Australian Classification Board seeks new powers to censor old books, movies and TV shows
Australia’s Classification Board is seeking powers to censor old movies, books and television shows in line with modern community attitudes.
Australia’s Classification Board is seeking “cancel culture’’ powers to censor old movies, books and television shows in line with modern community attitudes.
The federal government agency wants to reclassify publications every 10 years, it has told a review of Australia’s classification scheme.

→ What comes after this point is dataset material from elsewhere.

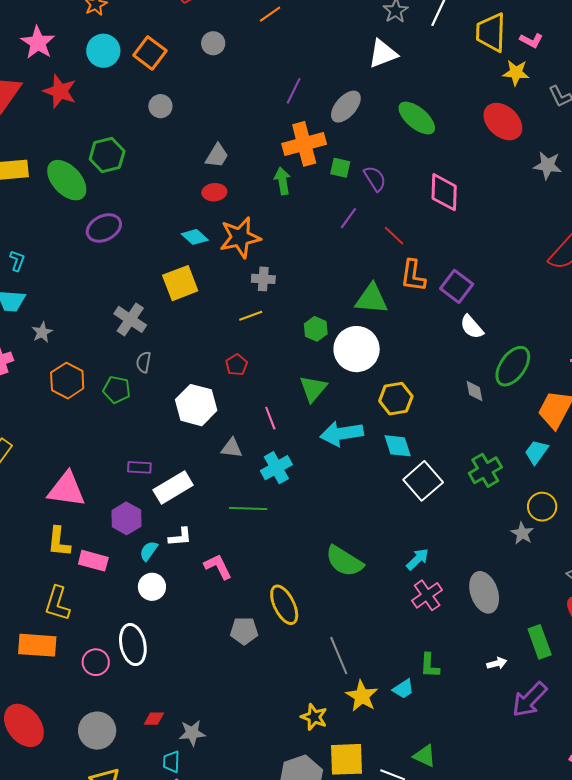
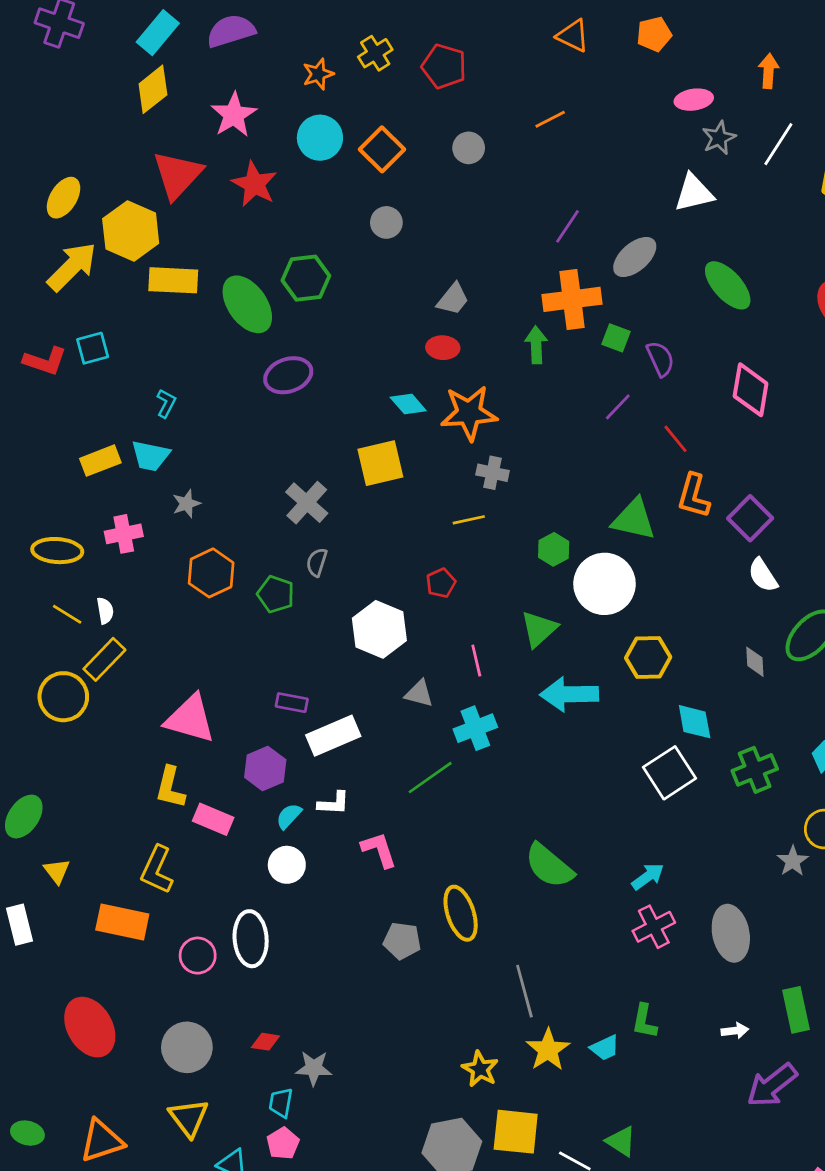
cyan diamond: (398, 446) -> (695, 722), moved
green line: (248, 508) -> (430, 778), turned -45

Citing the British censor’s reclassification of classic children’s film Mary Poppins last year, the Australian censor says it needs new powers to proactively reclassify “archaic and out-of-step’’ movies, books and TV shows that “no longer align with the current guidelines or community standards’’.

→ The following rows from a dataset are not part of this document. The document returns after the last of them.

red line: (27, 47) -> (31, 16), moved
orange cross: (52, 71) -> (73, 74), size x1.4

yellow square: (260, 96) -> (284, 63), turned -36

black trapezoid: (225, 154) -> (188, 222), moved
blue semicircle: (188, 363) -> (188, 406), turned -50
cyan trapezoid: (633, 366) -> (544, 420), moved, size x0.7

Currently, the board can reclassify material only at the request of the federal communications minister, two years after making its initial decision.
It now wants to initiate its own reviews based on “ongoing complaints, requests or enquiries’’.

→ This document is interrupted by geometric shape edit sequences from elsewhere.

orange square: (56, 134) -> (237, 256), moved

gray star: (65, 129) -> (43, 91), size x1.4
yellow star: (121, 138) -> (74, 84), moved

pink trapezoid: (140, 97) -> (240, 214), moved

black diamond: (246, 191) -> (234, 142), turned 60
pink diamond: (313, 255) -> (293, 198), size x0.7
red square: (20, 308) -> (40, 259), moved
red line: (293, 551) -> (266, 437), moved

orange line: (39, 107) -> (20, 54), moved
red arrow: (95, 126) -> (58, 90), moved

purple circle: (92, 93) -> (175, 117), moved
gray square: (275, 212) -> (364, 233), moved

Such a move could fuel the “cancel culture” that has forced edits or the shelving of popular children’s books by Roald Dahl, Enid Blyton and Dr Seuss because of concerns about racism, sexism and body-shaming.
Vintage film – including some episodes of popular British TV comedy series Fawlty Towers and the 1939 blockbuster movie Gone with the Wind – has been cancelled or given trigger warnings by streaming services for racism.
The Classification Board has told the Albanese government’s censorship review that “if classification is to be undertaken to give effect to community standards of morality, decency and propriety … there needs to be a legislative acknowledgment that those standards change over time’’.
“Provision must be made for a simple mechanism to allow for the reclassification of content. With ever-evolving community standards and a dynamic media environment, affecting not only how people consume content but also its impact on them, there is a need for a flexible and rational approach to reviewing archaic and ‘out-of-step’ classifications and consumer advice for previously classified media,” it said.
“There would need to be restrictions placed around the reclassification process so as to avoid frivolous or vexatious requests.’’
American actor Jennifer Aniston has called out the trend of “cancel culture’’, telling The Wall Street Journal in 2023 that “there’s a whole generation of people, kids, who are now going back to episodes of ‘Friends’ and find(ing) them offensive’’.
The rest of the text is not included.